- Exercise instructions -
For the records shown below, return an exact copy that excludes the pictures.
───── Provided data ─────
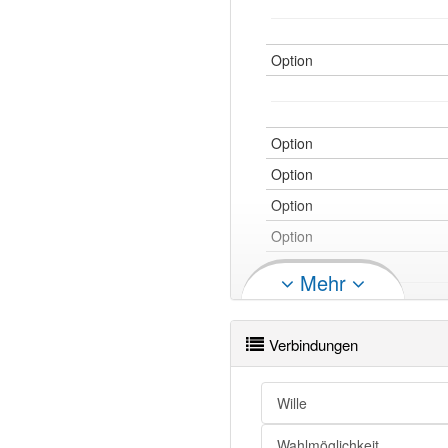
Option
Option
Option
Option
Option
Option
Mehr
Option
Option
Verbindungen
Wille
Option
Option
Wahlmöglichkeit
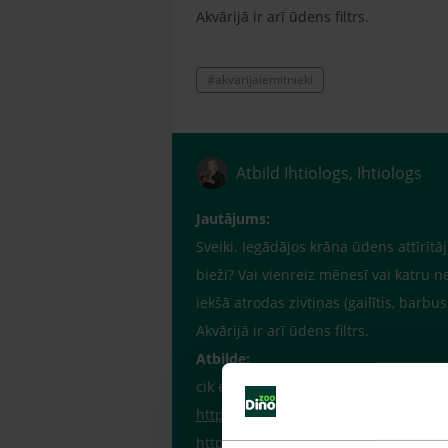
Akvārijā ir arī ūdens filtrs.
#akvarijaiemitnieki
Atbild Ihtiologs, Ihtiologs
Jautājums:
Sveiki. Iegādājos krāna ūdens attīrītāj
bieži? Vai vienreiz mēnesī vai katru n
iekšā atrodas zivtiņas (gailītis, barbu
Akvārijā ir arī ūdens filtrs.
Atbilde:
cik es saprotu, to lieto vienu reizi, la
http://www.arowana-im.com.ua/prod
http://www.aquaristic.net/jbl-clearol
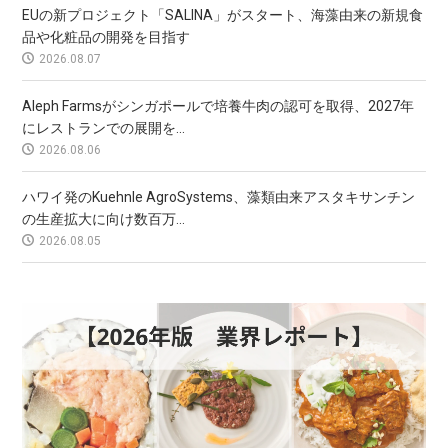
EUの新プロジェクト「SALINA」がスタート、海藻由来の新規食
品や化粧品の開発を目指す
2026.08.07
Aleph Farmsがシンガポールで培養牛肉の認可を取得、2027年
にレストランでの展開を...
2026.08.06
ハワイ発のKuehnle AgroSystems、藻類由来アスタキサンチン
の生産拡大に向け数百万...
2026.08.05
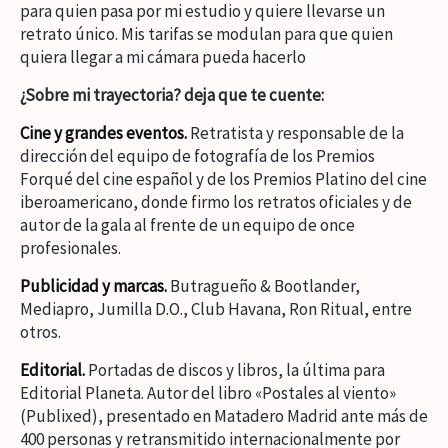
para quien pasa por mi estudio y quiere llevarse un
retrato único. Mis tarifas se modulan para que quien
quiera llegar a mi cámara pueda hacerlo
¿Sobre mi trayectoria? deja que te cuente:
Cine y grandes eventos.
Retratista y responsable de la
dirección del equipo de fotografía de los Premios
Forqué del cine español y de los Premios Platino del cine
iberoamericano, donde firmo los retratos oficiales y de
autor de la gala al frente de un equipo de once
profesionales.
Publicidad y marcas.
Butragueño & Bootlander,
Mediapro, Jumilla D.O., Club Havana, Ron Ritual, entre
otros.
Editorial.
Portadas de discos y libros, la última para
Editorial Planeta. Autor del libro «Postales al viento»
(Publixed), presentado en Matadero Madrid ante más de
400 personas y retransmitido internacionalmente por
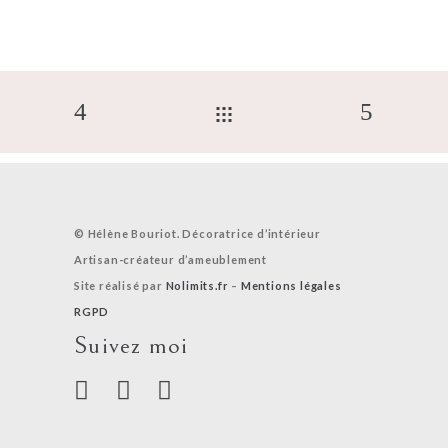
© Hélène Bouriot. Décoratrice d’intérieur
Artisan-créateur d’ameublement
Site réalisé par
Nolimits.fr
–
Mentions légales
RGPD
Suivez moi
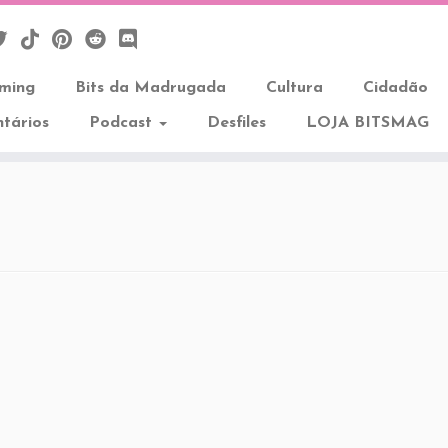
aming
Bits da Madrugada
Cultura
Cidadão
tários
Podcast
Desfiles
LOJA BITSMAG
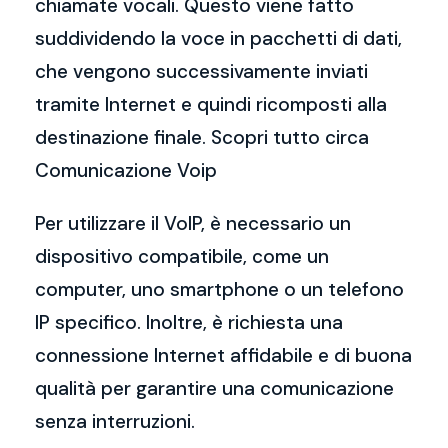
chiamate vocali. Questo viene fatto
suddividendo la voce in pacchetti di dati,
che vengono successivamente inviati
tramite Internet e quindi ricomposti alla
destinazione finale. Scopri tutto circa
Comunicazione Voip
Per utilizzare il VoIP, è necessario un
dispositivo compatibile, come un
computer, uno smartphone o un telefono
IP specifico. Inoltre, è richiesta una
connessione Internet affidabile e di buona
qualità per garantire una comunicazione
senza interruzioni.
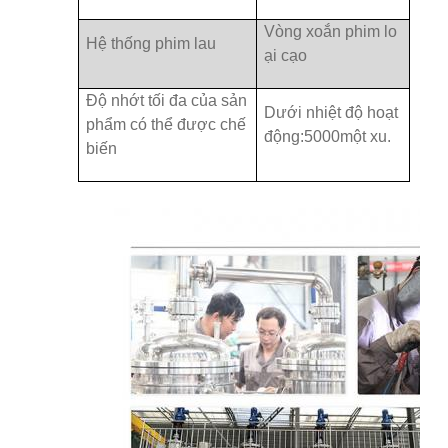
Vòng xoắn phim lo
Hệ thống phim lau
ại cạo
Độ nhớt tối đa của sản
Dưới nhiệt độ hoạt
phẩm có thể được chế
động:
5000
một xu.
biến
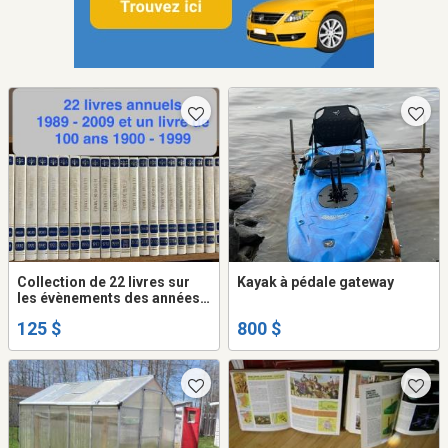
Collection de 22 livres sur
Kayak à pédale gateway
les évènements des années
1989 à 1999
125 $
800 $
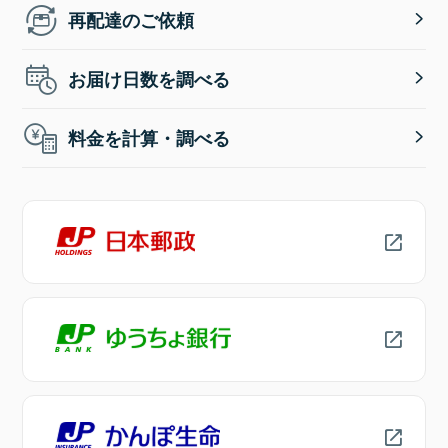
再配達のご依頼
お届け日数を調べる
料金を計算・調べる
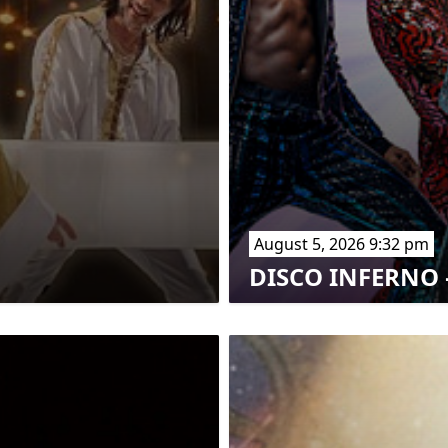
August 5, 2026 9:32 pm
DISCO INFERNO –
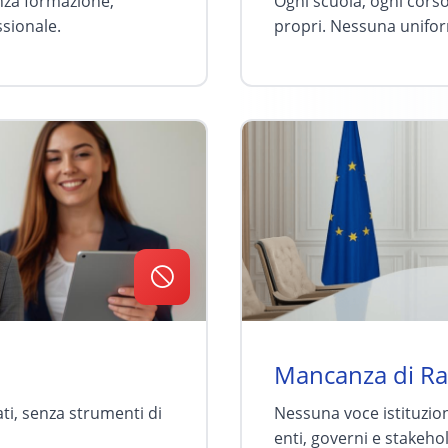
nza formazione,
Ogni scuola, ogni corso
ssionale.
propri. Nessuna unifo
Mancanza di R
ti, senza strumenti di
Nessuna voce istituzion
enti, governi e stakeho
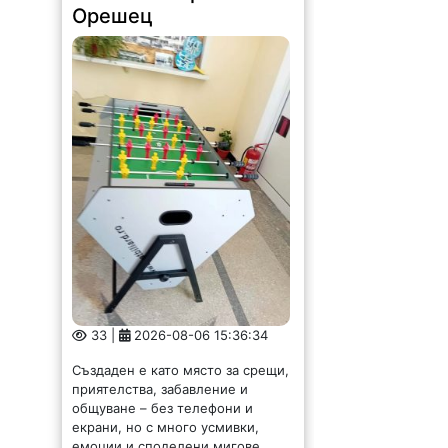
Орешец
33 |
2026-08-06 15:36:34
Създаден е като място за срещи,
приятелства, забавление и
общуване – без телефони и
екрани, но с много усмивки,
емоции и споделени мигове.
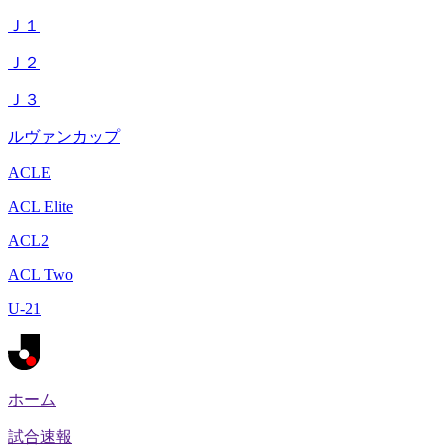
Ｊ１
Ｊ２
Ｊ３
ルヴァンカップ
ACLE
ACL Elite
ACL2
ACL Two
U-21
ホーム
試合速報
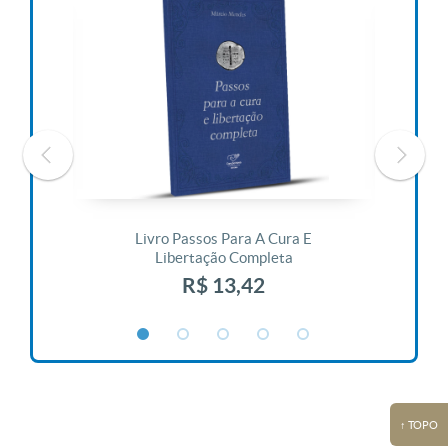
 Vida
Livro Passos Para A Cura E
Liv
Libertação Completa
R$ 13,42
↑ TOPO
─────
- Exercise result -
Option
Option
Option
Option
Option
Option
Mehr
Option
Option
Verbindungen
Wille
Option
Option
Wahlmöglichkeit
Akvārijā ir arī ūdens filtrs.
#akvarijaiemitnieki
Atbild Ihtiologs, Ihtiologs
Jautājums:
Sveiki. Iegādājos krāna ūdens attīrītāj
bieži? Vai vienreiz mēnesī vai katru n
iekšā atrodas zivtiņas (gailītis, barbu
Akvārijā ir arī ūdens filtrs.
Atbilde:
cik es saprotu, to lieto vienu reizi, la
http://www.arowana-im.com.ua/prod
http://www.aquaristic.net/jbl-clearol
EUの新プロジェクト「SALINA」がスタート、海藻由来の新規食
品や化粧品の開発を目指す
2026.08.07
Aleph Farmsがシンガポールで培養牛肉の認可を取得、2027年
にレストランでの展開を...
2026.08.06
ハワイ発のKuehnle AgroSystems、藻類由来アスタキサンチン
の生産拡大に向け数百万...
2026.08.05
para quien pasa por mi estudio y quiere llevarse un
retrato único. Mis tarifas se modulan para que quien
quiera llegar a mi cámara pueda hacerlo
¿Sobre mi trayectoria? deja que te cuente:
Cine y grandes eventos.
Retratista y responsable de la
dirección del equipo de fotografía de los Premios
Forqué del cine español y de los Premios Platino del cine
iberoamericano, donde firmo los retratos oficiales y de
autor de la gala al frente de un equipo de once
profesionales.
Publicidad y marcas.
Butragueño & Bootlander,
Mediapro, Jumilla D.O., Club Havana, Ron Ritual, entre
otros.
Editorial.
Portadas de discos y libros, la última para
Editorial Planeta. Autor del libro «Postales al viento»
(Publixed), presentado en Matadero Madrid ante más de
400 personas y retransmitido internacionalmente por
© Hélène Bouriot. Décoratrice d’intérieur
Artisan-créateur d’ameublement
Site réalisé par
Nolimits.fr
–
Mentions légales
RGPD
Suivez moi
aming
Bits da Madrugada
Cultura
Cidadão
tários
Podcast
Desfiles
LOJA BITSMAG
chiamate vocali. Questo viene fatto
suddividendo la voce in pacchetti di dati,
che vengono successivamente inviati
tramite Internet e quindi ricomposti alla
destinazione finale. Scopri tutto circa
Comunicazione Voip
Per utilizzare il VoIP, è necessario un
dispositivo compatibile, come un
computer, uno smartphone o un telefono
IP specifico. Inoltre, è richiesta una
connessione Internet affidabile e di buona
qualità per garantire una comunicazione
senza interruzioni.
Vòng xoắn phim lo
Hệ thống phim lau
ại cạo
Độ nhớt tối đa của sản
Dưới nhiệt độ hoạt
phẩm có thể được chế
động:
5000
một xu.
biến
Collection de 22 livres sur
Kayak à pédale gateway
les évènements des années
1989 à 1999
125 $
800 $
再配達のご依頼
お届け日数を調べる
料金を計算・調べる
August 5, 2026 9:32 pm
DISCO INFERNO –
nza formazione,
Ogni scuola, ogni corso
ssionale.
propri. Nessuna unifo
Mancanza di R
ti, senza strumenti di
Nessuna voce istituzion
enti, governi e stakeho
Орешец
33 |
2026-08-06 15:36:34
Създаден е като място за срещи,
приятелства, забавление и
общуване – без телефони и
екрани, но с много усмивки,
емоции и споделени мигове.
Ｊ１
Ｊ２
Ｊ３
ルヴァンカップ
ACLE
ACL Elite
ACL2
ACL Two
U-21
ホーム
試合速報
 Vida
Livro Passos Para A Cura E
Liv
Libertação Completa
R$ 13,42
↑ TOPO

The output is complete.